Recorded data:
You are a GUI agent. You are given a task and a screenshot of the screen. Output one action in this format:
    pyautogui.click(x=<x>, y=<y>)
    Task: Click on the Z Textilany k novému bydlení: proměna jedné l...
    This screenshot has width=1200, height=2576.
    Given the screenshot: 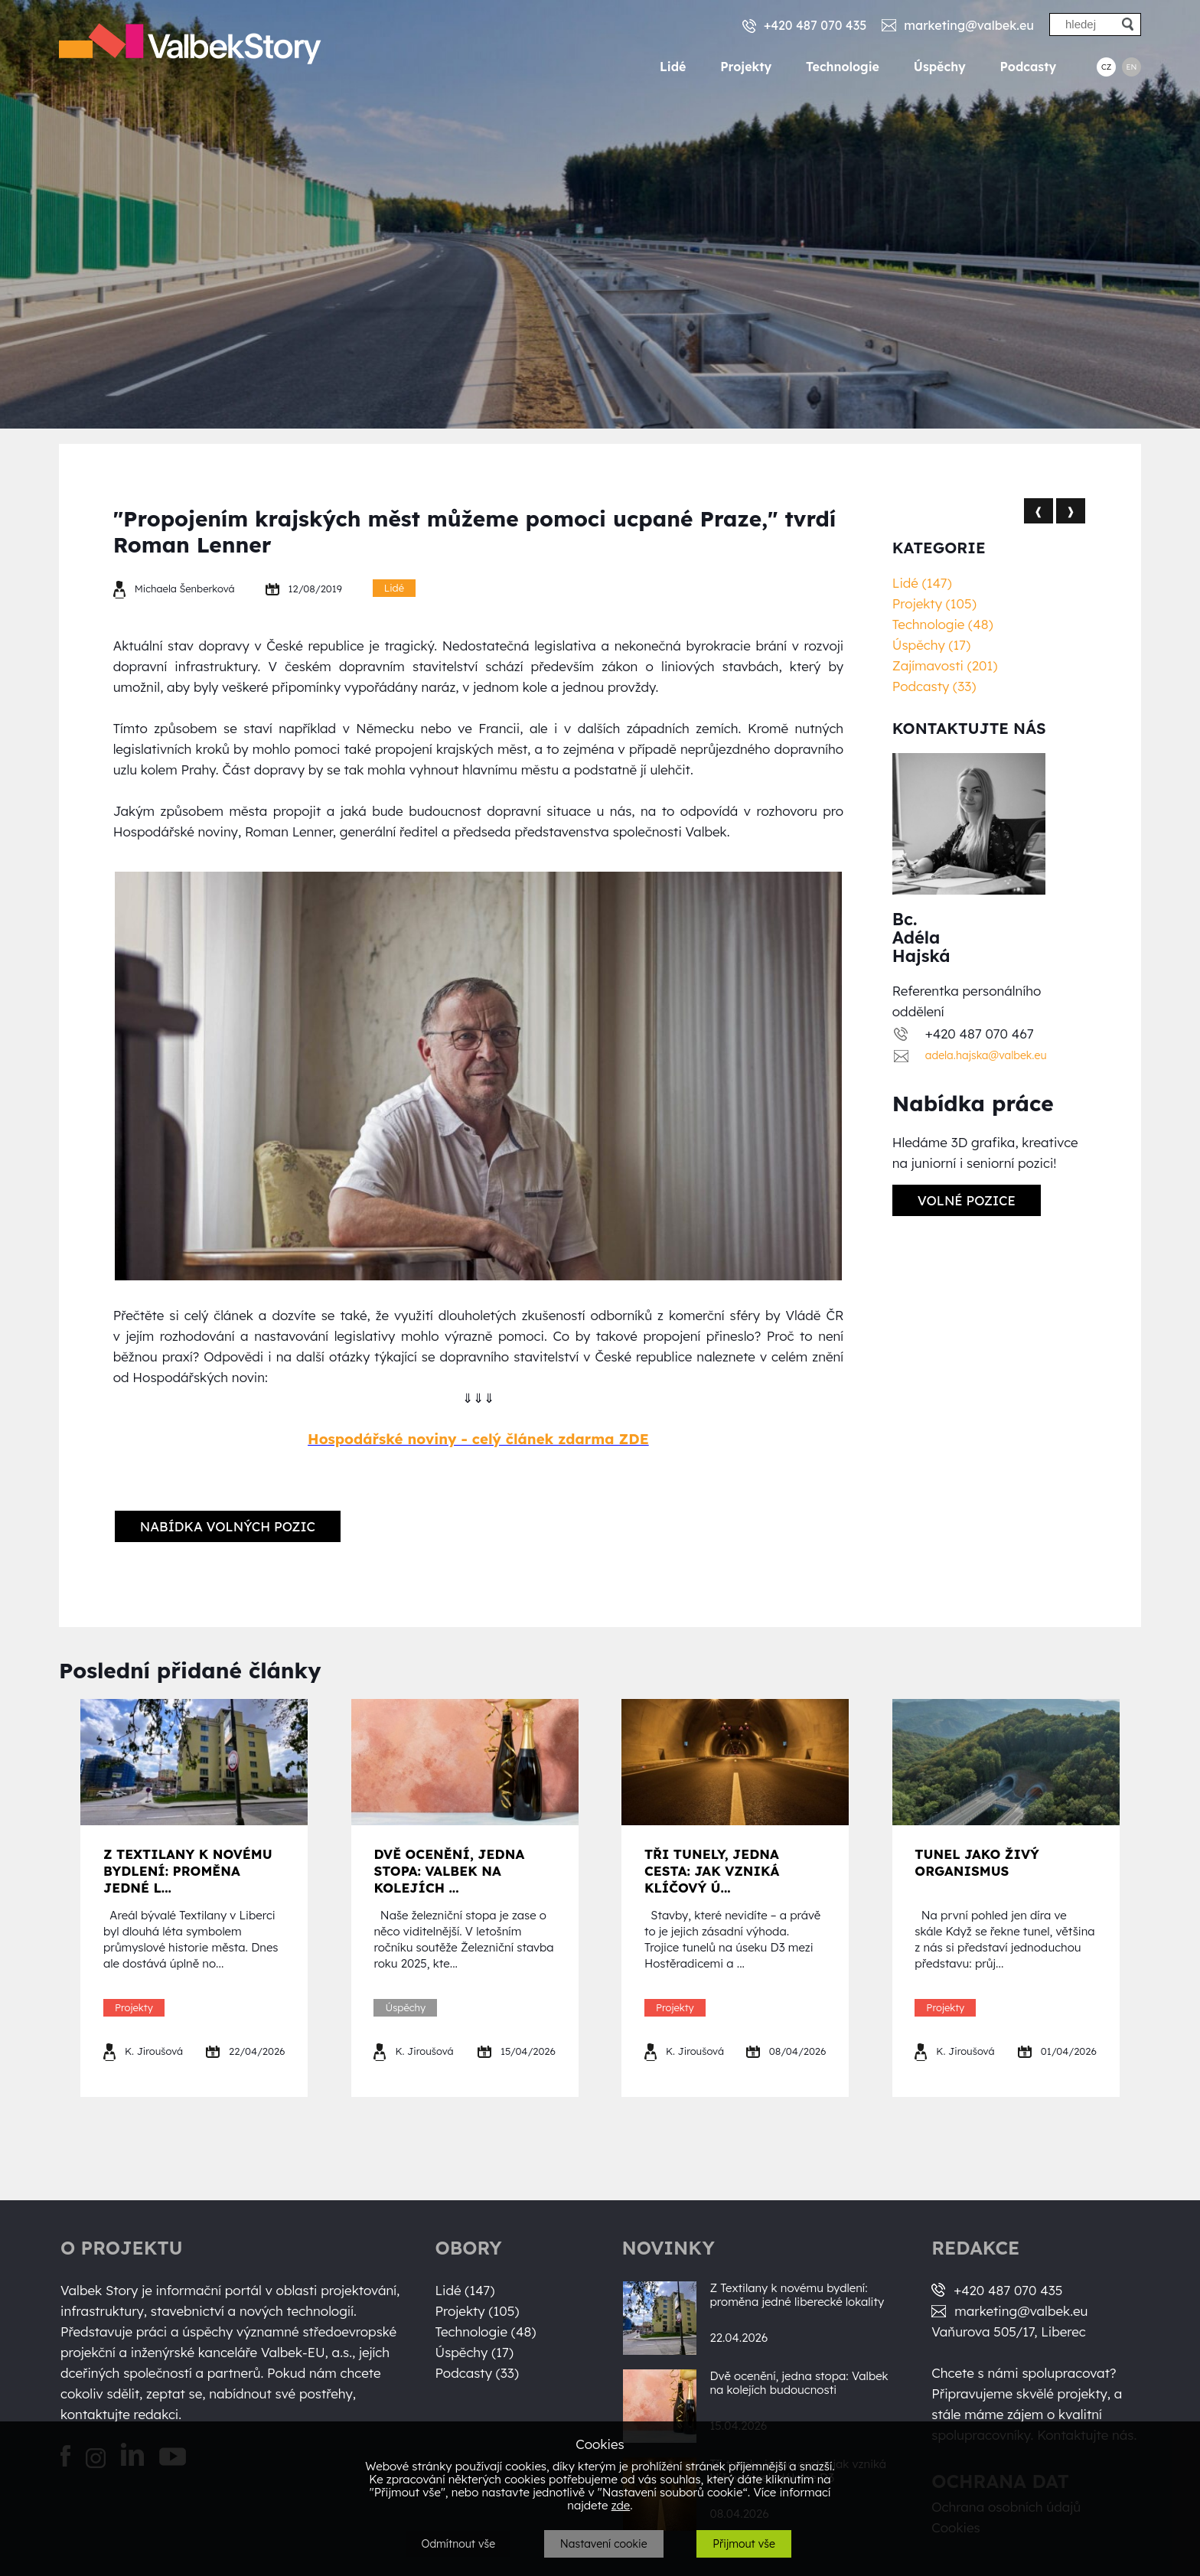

Problem: Only the lines from the one with "This screenshot has" through the final line of the entries above are to be repeated, exactly as written and without pictures.

Solved exercise:
    This screenshot has width=1200, height=2576.
    Given the screenshot: 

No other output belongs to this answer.